◆ WHAT THIS TASK INVOLVES
All lines from the one containing "Here is an image. Where" to the end of the entries below should be output exactly as they appear. No other lines should be output.

Start of DATA TO PROCESS

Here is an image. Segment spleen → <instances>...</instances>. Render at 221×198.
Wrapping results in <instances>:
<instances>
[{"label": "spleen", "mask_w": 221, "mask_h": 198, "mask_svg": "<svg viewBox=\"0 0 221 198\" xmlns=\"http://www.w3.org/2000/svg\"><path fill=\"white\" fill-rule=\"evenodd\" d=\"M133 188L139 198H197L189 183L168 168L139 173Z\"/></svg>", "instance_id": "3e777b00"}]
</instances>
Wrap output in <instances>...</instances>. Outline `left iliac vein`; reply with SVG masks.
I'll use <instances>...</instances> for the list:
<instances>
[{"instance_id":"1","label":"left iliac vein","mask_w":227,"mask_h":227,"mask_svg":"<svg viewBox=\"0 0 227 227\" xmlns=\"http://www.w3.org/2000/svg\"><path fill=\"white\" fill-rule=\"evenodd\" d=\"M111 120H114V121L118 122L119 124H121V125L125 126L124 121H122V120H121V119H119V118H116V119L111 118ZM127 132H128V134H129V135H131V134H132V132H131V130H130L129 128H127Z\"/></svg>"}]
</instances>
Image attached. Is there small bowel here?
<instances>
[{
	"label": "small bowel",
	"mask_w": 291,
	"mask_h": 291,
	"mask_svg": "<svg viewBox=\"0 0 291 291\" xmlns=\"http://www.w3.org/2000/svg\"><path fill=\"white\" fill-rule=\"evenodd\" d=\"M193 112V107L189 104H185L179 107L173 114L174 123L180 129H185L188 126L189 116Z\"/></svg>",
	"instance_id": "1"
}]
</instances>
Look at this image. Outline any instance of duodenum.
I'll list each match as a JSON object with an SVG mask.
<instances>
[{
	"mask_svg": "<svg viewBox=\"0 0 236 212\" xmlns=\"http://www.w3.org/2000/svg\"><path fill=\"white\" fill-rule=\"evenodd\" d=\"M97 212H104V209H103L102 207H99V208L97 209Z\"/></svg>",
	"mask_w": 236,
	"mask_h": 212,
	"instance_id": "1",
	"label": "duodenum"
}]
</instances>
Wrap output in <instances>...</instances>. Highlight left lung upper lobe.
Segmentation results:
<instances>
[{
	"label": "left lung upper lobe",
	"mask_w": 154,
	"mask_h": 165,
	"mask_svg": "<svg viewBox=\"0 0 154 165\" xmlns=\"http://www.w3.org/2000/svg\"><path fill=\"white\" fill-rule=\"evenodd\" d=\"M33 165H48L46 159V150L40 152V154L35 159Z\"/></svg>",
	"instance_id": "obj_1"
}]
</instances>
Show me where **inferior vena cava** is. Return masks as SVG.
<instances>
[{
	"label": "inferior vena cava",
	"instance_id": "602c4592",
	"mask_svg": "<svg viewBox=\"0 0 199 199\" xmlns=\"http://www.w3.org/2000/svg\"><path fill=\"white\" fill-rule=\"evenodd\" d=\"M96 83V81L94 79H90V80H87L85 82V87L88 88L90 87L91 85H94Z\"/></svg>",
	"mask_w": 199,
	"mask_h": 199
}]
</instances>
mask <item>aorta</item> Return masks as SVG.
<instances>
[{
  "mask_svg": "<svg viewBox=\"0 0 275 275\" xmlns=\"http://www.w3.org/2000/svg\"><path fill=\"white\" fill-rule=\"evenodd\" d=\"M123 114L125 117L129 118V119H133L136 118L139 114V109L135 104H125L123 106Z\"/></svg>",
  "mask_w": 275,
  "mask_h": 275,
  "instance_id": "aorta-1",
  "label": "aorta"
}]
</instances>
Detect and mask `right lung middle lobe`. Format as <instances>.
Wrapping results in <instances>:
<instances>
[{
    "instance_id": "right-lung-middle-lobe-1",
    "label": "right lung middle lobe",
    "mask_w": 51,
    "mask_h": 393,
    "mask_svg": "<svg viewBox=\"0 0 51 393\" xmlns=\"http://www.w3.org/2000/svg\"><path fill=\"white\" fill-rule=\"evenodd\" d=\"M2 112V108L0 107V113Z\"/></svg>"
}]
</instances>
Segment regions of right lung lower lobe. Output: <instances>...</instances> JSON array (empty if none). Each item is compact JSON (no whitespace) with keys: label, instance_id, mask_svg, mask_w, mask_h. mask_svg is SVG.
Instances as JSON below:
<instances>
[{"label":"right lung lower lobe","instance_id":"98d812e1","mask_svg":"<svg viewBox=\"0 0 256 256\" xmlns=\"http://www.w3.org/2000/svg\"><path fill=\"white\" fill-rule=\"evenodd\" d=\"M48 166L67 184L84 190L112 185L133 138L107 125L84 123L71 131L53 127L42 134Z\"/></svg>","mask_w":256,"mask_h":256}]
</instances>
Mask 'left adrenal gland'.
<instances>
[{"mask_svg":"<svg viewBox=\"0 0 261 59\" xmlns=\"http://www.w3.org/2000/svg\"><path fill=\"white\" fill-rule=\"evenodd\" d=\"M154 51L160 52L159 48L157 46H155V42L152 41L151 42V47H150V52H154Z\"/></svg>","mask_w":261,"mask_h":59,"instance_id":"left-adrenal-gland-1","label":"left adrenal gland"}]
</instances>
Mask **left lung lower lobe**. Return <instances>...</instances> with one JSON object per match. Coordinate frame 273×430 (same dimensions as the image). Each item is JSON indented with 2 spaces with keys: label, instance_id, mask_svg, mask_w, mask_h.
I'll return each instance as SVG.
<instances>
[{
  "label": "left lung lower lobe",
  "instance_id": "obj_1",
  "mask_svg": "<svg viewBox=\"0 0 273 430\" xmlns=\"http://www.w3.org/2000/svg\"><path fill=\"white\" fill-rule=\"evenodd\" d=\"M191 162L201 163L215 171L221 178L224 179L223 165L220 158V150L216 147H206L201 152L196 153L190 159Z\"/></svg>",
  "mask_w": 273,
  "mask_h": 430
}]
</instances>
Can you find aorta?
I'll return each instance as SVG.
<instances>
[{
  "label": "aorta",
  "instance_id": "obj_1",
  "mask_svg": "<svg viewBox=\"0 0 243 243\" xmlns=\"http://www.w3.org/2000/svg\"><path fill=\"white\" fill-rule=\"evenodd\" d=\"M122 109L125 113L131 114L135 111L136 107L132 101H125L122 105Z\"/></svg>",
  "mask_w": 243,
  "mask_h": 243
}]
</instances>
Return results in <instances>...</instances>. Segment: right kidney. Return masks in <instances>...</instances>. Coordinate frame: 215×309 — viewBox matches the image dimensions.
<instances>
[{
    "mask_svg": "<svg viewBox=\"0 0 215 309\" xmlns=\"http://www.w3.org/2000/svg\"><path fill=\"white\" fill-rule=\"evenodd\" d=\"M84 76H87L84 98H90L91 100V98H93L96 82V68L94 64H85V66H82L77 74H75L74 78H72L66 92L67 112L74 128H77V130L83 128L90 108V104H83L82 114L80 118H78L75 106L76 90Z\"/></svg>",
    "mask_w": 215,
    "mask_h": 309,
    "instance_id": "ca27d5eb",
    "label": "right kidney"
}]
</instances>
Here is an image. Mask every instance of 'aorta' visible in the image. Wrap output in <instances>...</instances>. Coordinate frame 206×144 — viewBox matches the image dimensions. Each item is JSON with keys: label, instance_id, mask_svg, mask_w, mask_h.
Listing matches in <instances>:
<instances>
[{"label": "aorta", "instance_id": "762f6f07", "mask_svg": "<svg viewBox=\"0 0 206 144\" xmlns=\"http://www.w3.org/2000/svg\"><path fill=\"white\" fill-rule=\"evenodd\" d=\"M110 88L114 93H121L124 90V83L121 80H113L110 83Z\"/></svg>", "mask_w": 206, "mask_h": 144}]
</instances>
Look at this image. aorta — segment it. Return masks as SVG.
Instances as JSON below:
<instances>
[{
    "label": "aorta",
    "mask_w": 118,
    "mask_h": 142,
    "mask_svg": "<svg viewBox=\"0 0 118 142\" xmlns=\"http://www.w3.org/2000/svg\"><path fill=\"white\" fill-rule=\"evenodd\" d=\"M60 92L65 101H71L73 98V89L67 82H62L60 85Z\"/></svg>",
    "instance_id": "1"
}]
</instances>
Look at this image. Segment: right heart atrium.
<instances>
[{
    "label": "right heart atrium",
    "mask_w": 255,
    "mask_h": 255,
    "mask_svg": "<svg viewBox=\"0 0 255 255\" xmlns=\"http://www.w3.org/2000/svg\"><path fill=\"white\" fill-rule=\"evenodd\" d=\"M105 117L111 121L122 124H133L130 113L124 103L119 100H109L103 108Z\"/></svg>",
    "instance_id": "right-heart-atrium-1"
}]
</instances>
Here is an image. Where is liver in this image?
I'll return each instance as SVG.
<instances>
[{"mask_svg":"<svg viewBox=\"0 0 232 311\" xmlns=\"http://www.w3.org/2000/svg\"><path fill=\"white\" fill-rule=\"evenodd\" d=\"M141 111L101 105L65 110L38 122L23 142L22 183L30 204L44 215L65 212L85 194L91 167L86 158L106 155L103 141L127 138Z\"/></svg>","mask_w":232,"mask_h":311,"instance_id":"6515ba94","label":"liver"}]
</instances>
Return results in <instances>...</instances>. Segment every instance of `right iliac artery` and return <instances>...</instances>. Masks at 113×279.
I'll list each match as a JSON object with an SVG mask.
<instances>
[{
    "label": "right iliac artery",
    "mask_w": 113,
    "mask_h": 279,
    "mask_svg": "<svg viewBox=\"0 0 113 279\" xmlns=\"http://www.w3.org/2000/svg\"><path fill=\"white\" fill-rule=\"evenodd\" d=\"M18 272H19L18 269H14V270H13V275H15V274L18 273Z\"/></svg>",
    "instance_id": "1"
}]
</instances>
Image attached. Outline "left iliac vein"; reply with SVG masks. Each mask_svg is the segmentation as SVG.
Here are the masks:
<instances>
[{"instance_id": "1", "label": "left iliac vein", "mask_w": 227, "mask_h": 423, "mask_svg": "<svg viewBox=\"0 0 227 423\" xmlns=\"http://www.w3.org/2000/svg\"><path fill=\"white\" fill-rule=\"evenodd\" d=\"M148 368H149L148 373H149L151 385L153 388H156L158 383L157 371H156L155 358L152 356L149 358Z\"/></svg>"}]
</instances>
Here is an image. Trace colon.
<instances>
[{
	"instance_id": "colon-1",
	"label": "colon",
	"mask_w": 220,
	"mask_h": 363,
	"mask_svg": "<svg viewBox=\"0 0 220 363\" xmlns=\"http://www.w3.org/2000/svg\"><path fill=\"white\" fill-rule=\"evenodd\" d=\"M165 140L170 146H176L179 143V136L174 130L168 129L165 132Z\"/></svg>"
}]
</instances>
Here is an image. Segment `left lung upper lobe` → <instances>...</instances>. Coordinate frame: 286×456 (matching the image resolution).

End of DATA TO PROCESS

◆ PROBLEM SOLUTION
Here is an image. Where is liver in this image?
I'll return each instance as SVG.
<instances>
[{"mask_svg":"<svg viewBox=\"0 0 232 311\" xmlns=\"http://www.w3.org/2000/svg\"><path fill=\"white\" fill-rule=\"evenodd\" d=\"M141 111L101 105L65 110L38 122L23 142L22 183L30 204L44 215L65 212L85 194L91 167L86 158L106 155L103 141L127 138Z\"/></svg>","mask_w":232,"mask_h":311,"instance_id":"6515ba94","label":"liver"}]
</instances>
Return results in <instances>...</instances>. Segment every instance of `right iliac artery` and return <instances>...</instances>. Masks at 113×279.
I'll list each match as a JSON object with an SVG mask.
<instances>
[{
    "label": "right iliac artery",
    "mask_w": 113,
    "mask_h": 279,
    "mask_svg": "<svg viewBox=\"0 0 113 279\" xmlns=\"http://www.w3.org/2000/svg\"><path fill=\"white\" fill-rule=\"evenodd\" d=\"M18 272H19L18 269H14V270H13V275H15V274L18 273Z\"/></svg>",
    "instance_id": "1"
}]
</instances>
Image attached. Outline "left iliac vein"; reply with SVG masks. Each mask_svg is the segmentation as SVG.
Here are the masks:
<instances>
[{"instance_id": "1", "label": "left iliac vein", "mask_w": 227, "mask_h": 423, "mask_svg": "<svg viewBox=\"0 0 227 423\" xmlns=\"http://www.w3.org/2000/svg\"><path fill=\"white\" fill-rule=\"evenodd\" d=\"M148 368H149L148 373H149L151 385L153 388H156L158 383L157 371H156L155 358L152 356L149 358Z\"/></svg>"}]
</instances>
Here is an image. Trace colon.
<instances>
[{
	"instance_id": "colon-1",
	"label": "colon",
	"mask_w": 220,
	"mask_h": 363,
	"mask_svg": "<svg viewBox=\"0 0 220 363\" xmlns=\"http://www.w3.org/2000/svg\"><path fill=\"white\" fill-rule=\"evenodd\" d=\"M165 140L170 146H176L179 143V136L174 130L168 129L165 132Z\"/></svg>"
}]
</instances>
Here is an image. Segment `left lung upper lobe` → <instances>...</instances>. Coordinate frame: 286×456 (matching the image resolution).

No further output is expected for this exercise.